Craig: Ontario requires municipalities to report annually on their water and wastewater treatment capacity. When it gets to 80 percent, they are required to start planning for expansion. Accelerated growth through COVID in some regions is levelling out. Overall consumption patterns per capita have also levelled off. Over the past 15 years, Peel Region has not realized any increase in billed water consumption despite growth, because of the steady drop in per capita consumption. This has provided it with additional capacity.

Current economic instability and its effect on municipal finance

NC: Due to global economic instability, higher interest rates coming out of COVID, and U.S. tariffs, costs are escalating and economic growth is expected to slow. How should municipalities/ municipal utilities prepare for this continued economic turbulence?

Craig: I’m concerned that municipalities are underestimating the impact of tariffs — direct and indirect. Uncertainty is impacting investment decisions of industry — not housing, but those related to employment lands. The automotive industry in Ontario has been hit badly. We see an immediate impact on cities like Windsor. Even smaller places like New Tecumseth have an auto plant. Tariffs and policy changes in the US that are pivoting away from supporting electric vehicles are having an immediate impact on investment decisions in many municipalities that expected EV car and battery manufacturing, and this has a direct impact in terms of not attracting population, assessment growth, and housing, so there are real consequences. The threat of additional tariffs and uncertainty with the renegotiation of the CUSMA trade agreement will have an impact. We are uncertain about the exact impact and it will take years to figure this out. But the consequences are potentially significant, especially with regard to assessment growth.

Andrew: The non-residential construction price index rose quite substantially during COVID, in the range of 15-17 percent per annum at the peak. It is now down to about 3-4 percent per annum. Hopefully the trend stays low, so there is some relief there.

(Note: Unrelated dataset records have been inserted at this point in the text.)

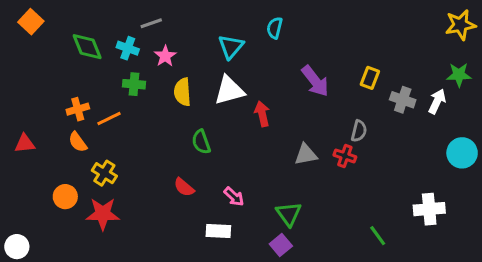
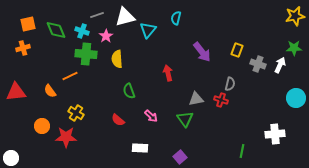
orange square: (31, 22) -> (28, 24), moved, turned 35
green cross: (134, 84) -> (86, 54), size x1.5
white triangle: (229, 90) -> (125, 17), moved
orange cross: (78, 109) -> (23, 48), moved
red triangle: (25, 143) -> (16, 92), size x1.5
yellow cross: (104, 173) -> (76, 113), moved
pink arrow: (234, 197) -> (151, 116), moved
green triangle: (289, 214) -> (185, 119), moved
green line: (378, 236) -> (242, 151), turned 48

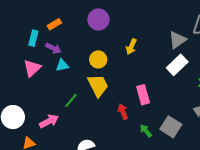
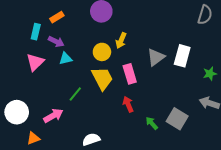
gray triangle: (177, 40) -> (156, 57), moved
yellow arrow: (131, 47) -> (121, 40), moved
white rectangle: (177, 65) -> (182, 56), turned -30
pink rectangle: (143, 95) -> (130, 74), moved

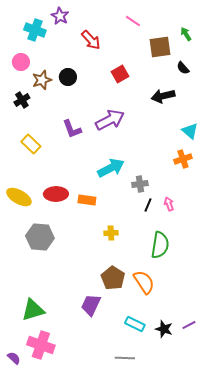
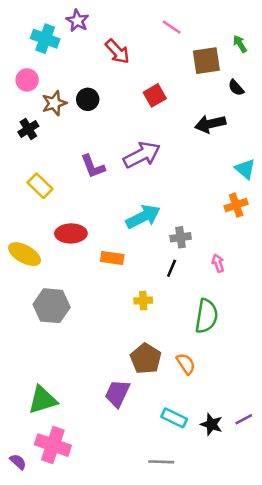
red ellipse: (56, 194) -> (71, 233), moved
black line: (148, 205) -> (172, 268), moved
orange semicircle: (144, 282) -> (186, 364), size x0.7

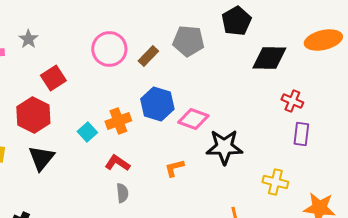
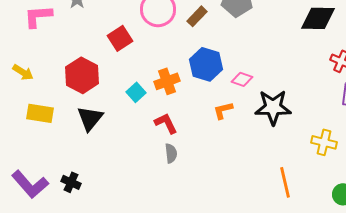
red square: (53, 78) -> (120, 38), moved
pink diamond: (193, 119) -> (242, 79), size x0.7
red L-shape: (117, 163) -> (166, 123), turned 30
orange L-shape: (174, 168) -> (223, 110), moved

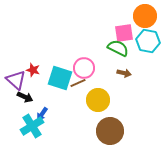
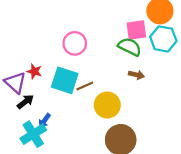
pink circle: (84, 68) -> (75, 43), moved
black arrow: (25, 97) -> (25, 102), turned -63

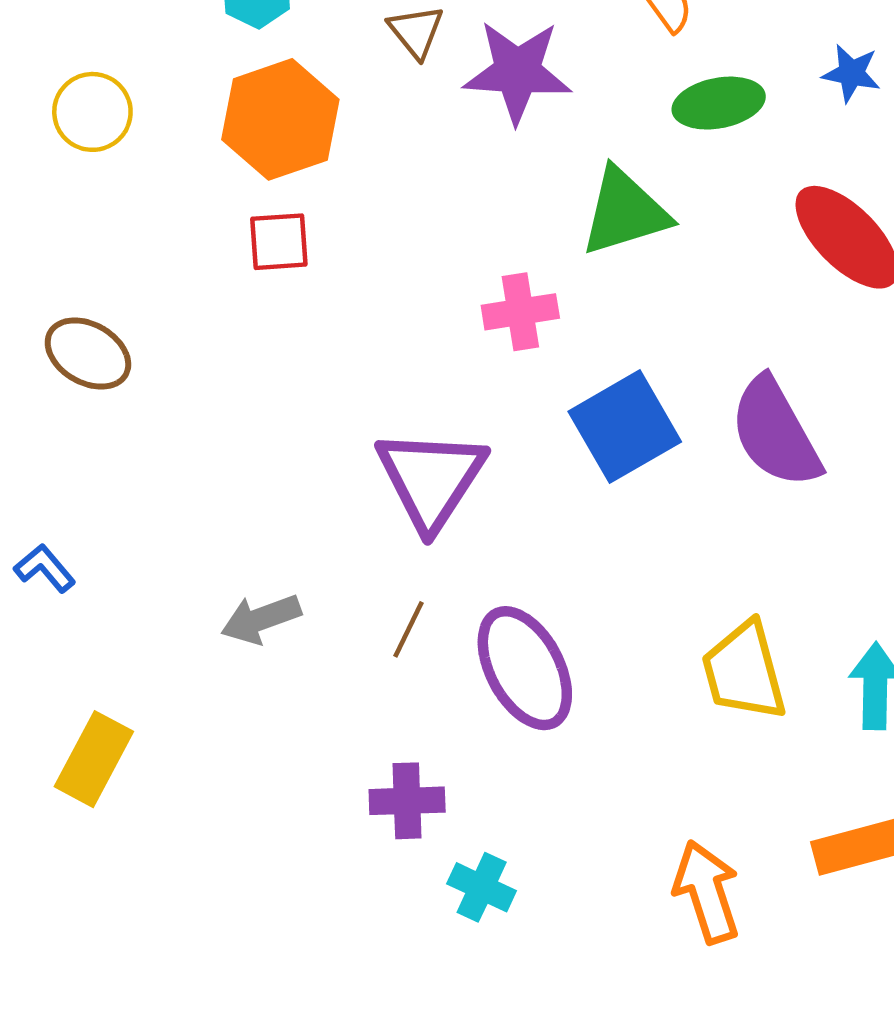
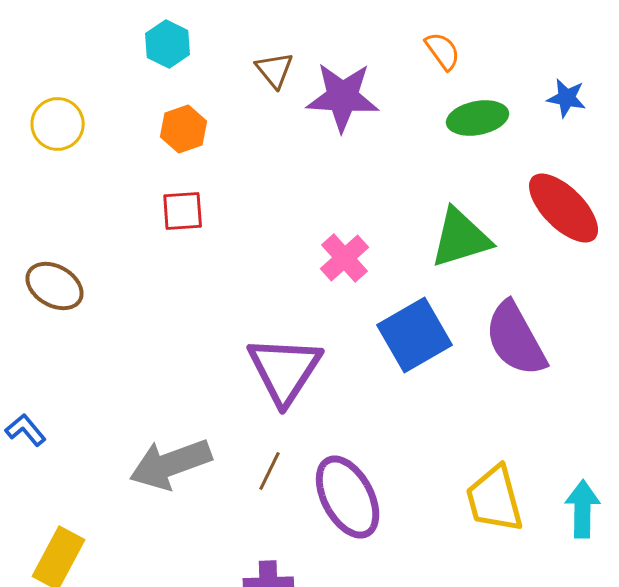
orange hexagon: (280, 119) -> (184, 129), size x0.6
green triangle: (625, 212) -> (461, 238), moved
pink cross: (520, 312) -> (345, 258), turned -33
gray arrow: (261, 619) -> (171, 464), size x1.5

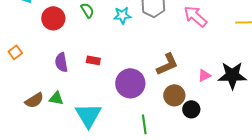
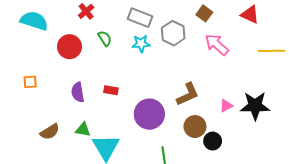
orange square: (15, 52) -> (30, 82), turned 32
green triangle: (56, 98) -> (83, 130), moved

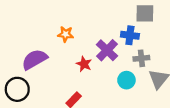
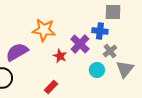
orange star: (66, 34) -> (44, 30), size x1.6
gray cross: (141, 58) -> (110, 51), turned -32

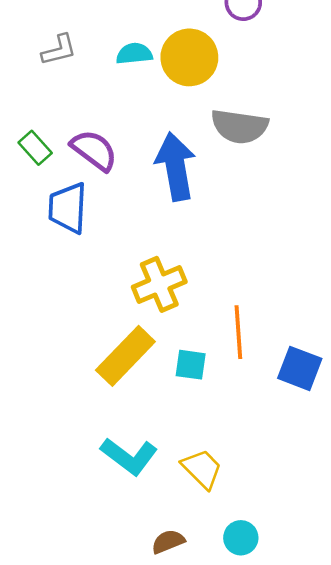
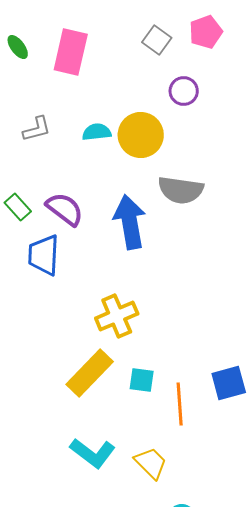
orange line: (238, 332) -> (180, 404), moved
blue square: (300, 368) -> (229, 383), turned -36

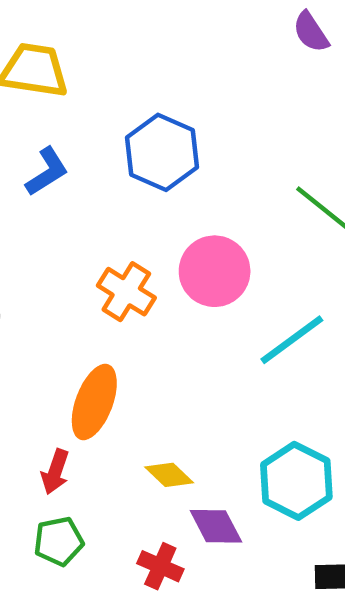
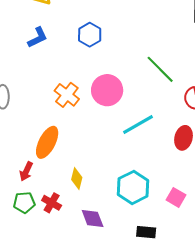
blue hexagon: (162, 152) -> (90, 35), size x0.7
yellow diamond: (169, 475) -> (77, 178), turned 55
purple diamond: (216, 526) -> (93, 218), moved
red cross: (160, 566) -> (52, 203), moved

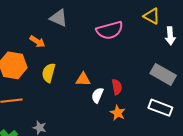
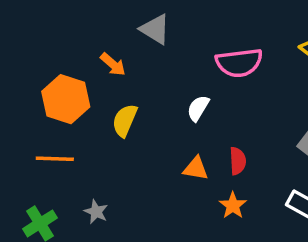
orange triangle: (83, 79) -> (196, 168), moved
white semicircle: (97, 95) -> (198, 108), moved

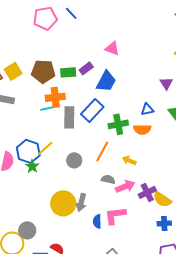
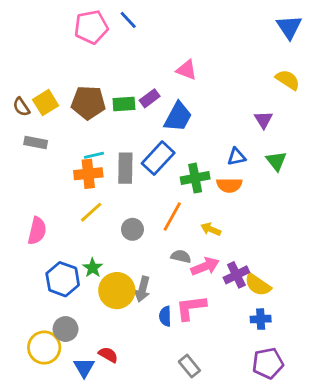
orange cross: (55, 97) -> (88, 174), moved
blue hexagon: (28, 151) -> (63, 279), moved
green star: (32, 166) -> (93, 268), moved

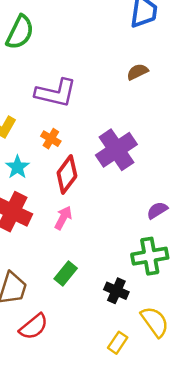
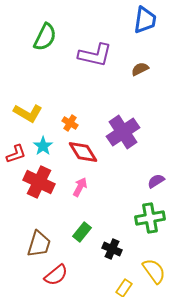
purple L-shape: (56, 93) -> (95, 55), moved
red diamond: (67, 174) -> (83, 152), turned -68
black cross: (116, 291) -> (112, 249), moved

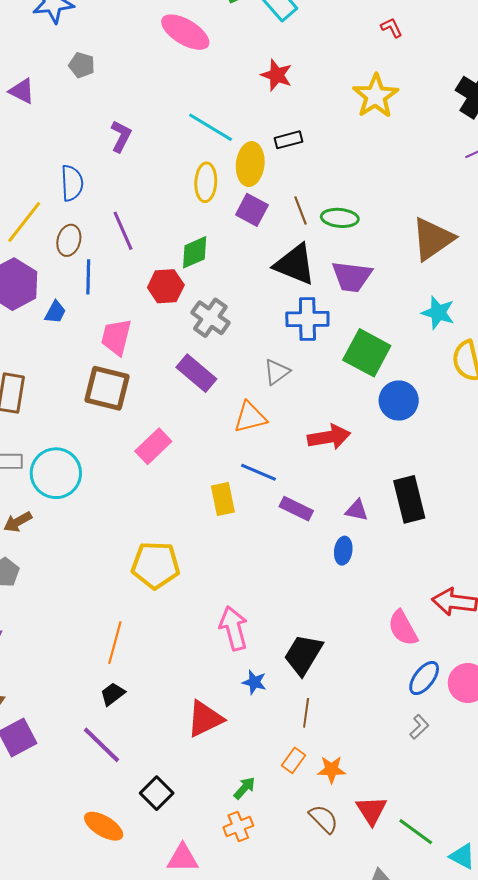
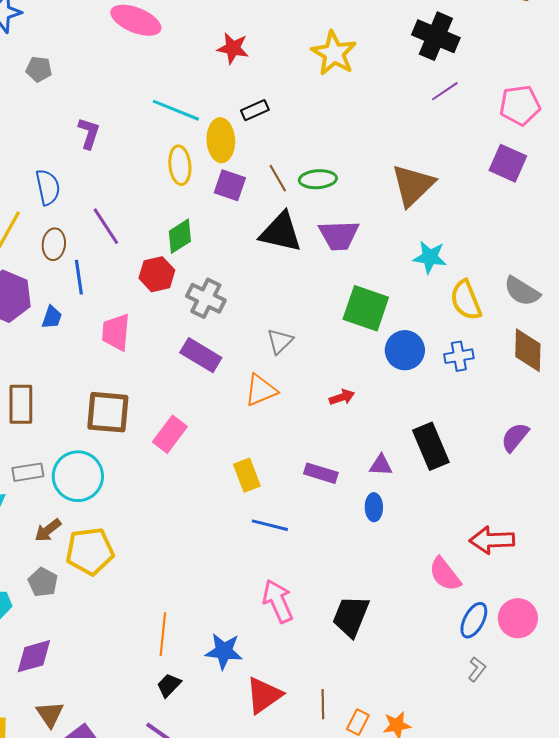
blue cross: (307, 319) -> (459, 356), moved, size x0.7
brown square: (107, 388) -> (108, 412), moved
red arrow: (329, 437) -> (342, 397), size x0.6
blue line: (259, 472) -> (270, 525), moved
yellow pentagon: (156, 565) -> (90, 551), moved
blue star: (254, 682) -> (224, 651), moved, size x1.5
brown line: (306, 713) -> (323, 704), moved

Even so, the downturn in the housing market means that in many municipalities, we have seen development charge revenues fall dramatically, even close to zero. So, delivery of infrastructure that is dependent on development charges becomes exceptionally challenging. Seeing the drop in development charge revenues and anticipating a decline in assessment growth, I expect municipal councils will be particularly cautious at budget time this Fall. Especially in Ontario and B.C., where we are entering an election year; that usually dampens rate increases.